Once every line holding "Beitrag" in the listing below has been found, give their number and nothing more.

■ ■ ■ ■ ■ ■ ■

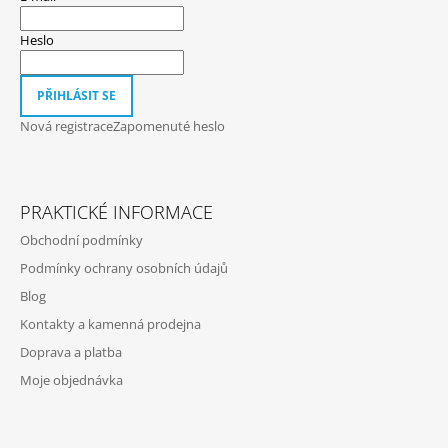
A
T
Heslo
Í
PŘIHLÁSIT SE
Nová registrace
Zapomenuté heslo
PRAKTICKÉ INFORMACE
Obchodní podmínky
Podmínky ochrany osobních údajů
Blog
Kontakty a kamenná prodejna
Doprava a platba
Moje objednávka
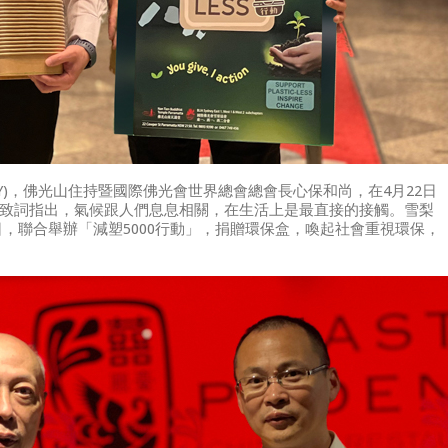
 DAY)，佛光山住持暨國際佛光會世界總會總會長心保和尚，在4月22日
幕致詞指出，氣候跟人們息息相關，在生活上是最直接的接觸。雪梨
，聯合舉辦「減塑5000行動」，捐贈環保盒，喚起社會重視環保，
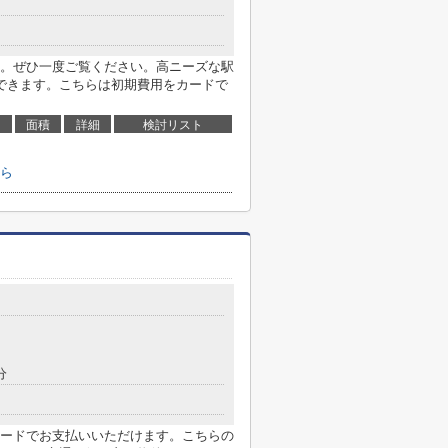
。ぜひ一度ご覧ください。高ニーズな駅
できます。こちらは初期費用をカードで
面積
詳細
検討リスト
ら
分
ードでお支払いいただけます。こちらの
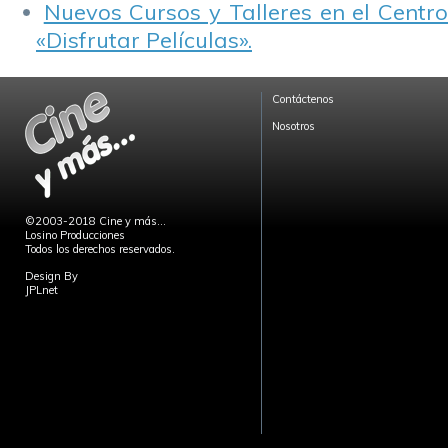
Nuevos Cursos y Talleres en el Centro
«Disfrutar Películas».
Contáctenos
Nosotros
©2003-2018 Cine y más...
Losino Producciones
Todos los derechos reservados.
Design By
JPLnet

■ ■ ■ ■ ■ ■ ■

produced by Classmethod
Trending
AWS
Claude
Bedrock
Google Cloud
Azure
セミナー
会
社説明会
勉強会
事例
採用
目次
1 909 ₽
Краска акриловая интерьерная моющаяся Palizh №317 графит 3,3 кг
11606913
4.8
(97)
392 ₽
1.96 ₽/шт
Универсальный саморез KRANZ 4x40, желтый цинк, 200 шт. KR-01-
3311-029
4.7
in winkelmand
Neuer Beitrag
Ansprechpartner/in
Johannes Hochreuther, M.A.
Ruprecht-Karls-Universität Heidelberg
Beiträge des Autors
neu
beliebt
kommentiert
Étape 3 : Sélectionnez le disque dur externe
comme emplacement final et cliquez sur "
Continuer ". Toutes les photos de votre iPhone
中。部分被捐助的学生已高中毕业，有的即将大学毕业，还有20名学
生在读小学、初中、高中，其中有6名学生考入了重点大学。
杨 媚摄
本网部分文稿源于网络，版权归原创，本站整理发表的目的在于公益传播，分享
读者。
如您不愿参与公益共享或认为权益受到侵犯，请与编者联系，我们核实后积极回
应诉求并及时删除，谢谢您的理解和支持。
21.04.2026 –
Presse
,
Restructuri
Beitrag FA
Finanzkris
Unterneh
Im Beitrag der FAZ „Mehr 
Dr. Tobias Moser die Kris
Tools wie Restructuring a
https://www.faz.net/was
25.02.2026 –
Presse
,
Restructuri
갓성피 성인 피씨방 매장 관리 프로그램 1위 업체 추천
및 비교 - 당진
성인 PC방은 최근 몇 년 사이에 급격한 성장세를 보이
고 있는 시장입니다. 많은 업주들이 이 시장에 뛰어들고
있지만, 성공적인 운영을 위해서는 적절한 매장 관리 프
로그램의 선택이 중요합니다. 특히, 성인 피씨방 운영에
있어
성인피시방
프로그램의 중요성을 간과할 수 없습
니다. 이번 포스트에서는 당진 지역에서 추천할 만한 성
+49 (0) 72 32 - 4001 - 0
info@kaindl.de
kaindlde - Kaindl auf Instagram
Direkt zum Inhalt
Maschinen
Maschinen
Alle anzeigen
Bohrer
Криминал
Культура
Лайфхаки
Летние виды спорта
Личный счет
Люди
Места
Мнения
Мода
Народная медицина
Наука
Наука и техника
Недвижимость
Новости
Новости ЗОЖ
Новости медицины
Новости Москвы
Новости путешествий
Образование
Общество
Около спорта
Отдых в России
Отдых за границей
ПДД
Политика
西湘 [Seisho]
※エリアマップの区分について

■ ■ ■ ■ ■ ■ ■

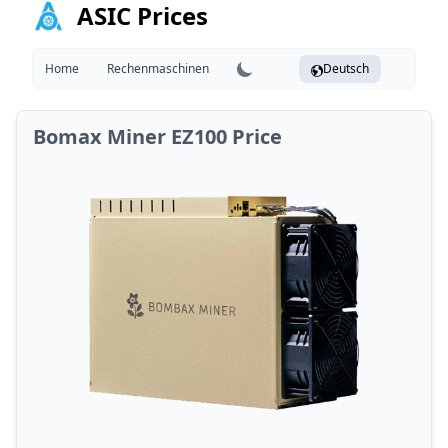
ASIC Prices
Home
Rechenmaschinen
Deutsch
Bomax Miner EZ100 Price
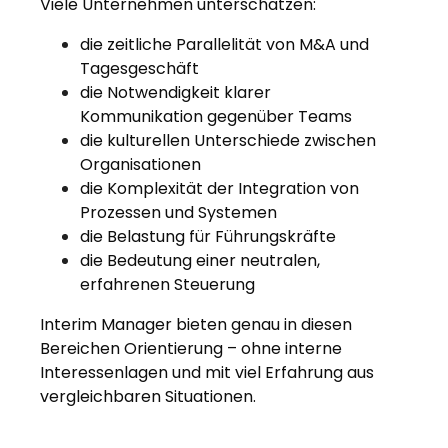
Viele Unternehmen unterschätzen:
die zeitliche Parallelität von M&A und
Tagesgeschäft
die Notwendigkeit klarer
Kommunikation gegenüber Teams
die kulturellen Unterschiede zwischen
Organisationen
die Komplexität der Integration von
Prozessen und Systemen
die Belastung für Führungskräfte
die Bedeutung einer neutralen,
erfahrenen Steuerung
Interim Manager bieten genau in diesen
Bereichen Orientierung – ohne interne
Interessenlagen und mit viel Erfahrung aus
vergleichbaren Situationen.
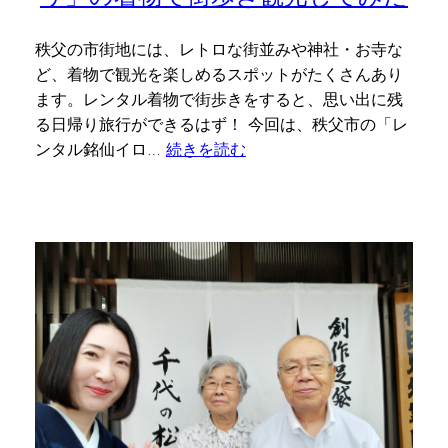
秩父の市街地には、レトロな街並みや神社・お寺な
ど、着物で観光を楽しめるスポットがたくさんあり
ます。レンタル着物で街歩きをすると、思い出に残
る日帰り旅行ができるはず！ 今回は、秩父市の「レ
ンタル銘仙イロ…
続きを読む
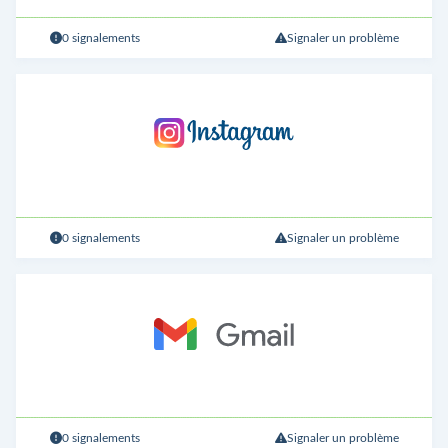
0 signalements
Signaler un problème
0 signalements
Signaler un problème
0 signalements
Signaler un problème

■ ■ ■ ■ ■ ■ ■

**Solution to the exercise**.
3